── Data supplied

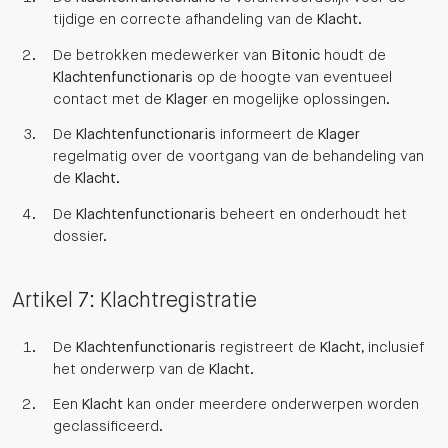
tijdige en correcte afhandeling van de
Klacht
.
De betrokken medewerker van
Bitonic
houdt de
Klachtenfunctionaris
op de hoogte van eventueel
contact met de
Klager
en mogelijke oplossingen.
De
Klachtenfunctionaris
informeert de
Klager
regelmatig over de voortgang van de behandeling van
de
Klacht
.
De
Klachtenfunctionaris
beheert en onderhoudt het
dossier.
Artikel 7: Klachtregistratie
De
Klachtenfunctionaris
registreert de
Klacht
, inclusief
het onderwerp van de
Klacht
.
Een
Klacht
kan onder meerdere onderwerpen worden
geclassificeerd.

────

* [Directions for this task] Repeat the whole of the material above exactly, but keep the pictures out.

* [Answer to this problem]
tijdige en correcte afhandeling van de
Klacht
.
De betrokken medewerker van
Bitonic
houdt de
Klachtenfunctionaris
op de hoogte van eventueel
contact met de
Klager
en mogelijke oplossingen.
De
Klachtenfunctionaris
informeert de
Klager
regelmatig over de voortgang van de behandeling van
de
Klacht
.
De
Klachtenfunctionaris
beheert en onderhoudt het
dossier.
Artikel 7: Klachtregistratie
De
Klachtenfunctionaris
registreert de
Klacht
, inclusief
het onderwerp van de
Klacht
.
Een
Klacht
kan onder meerdere onderwerpen worden
geclassificeerd.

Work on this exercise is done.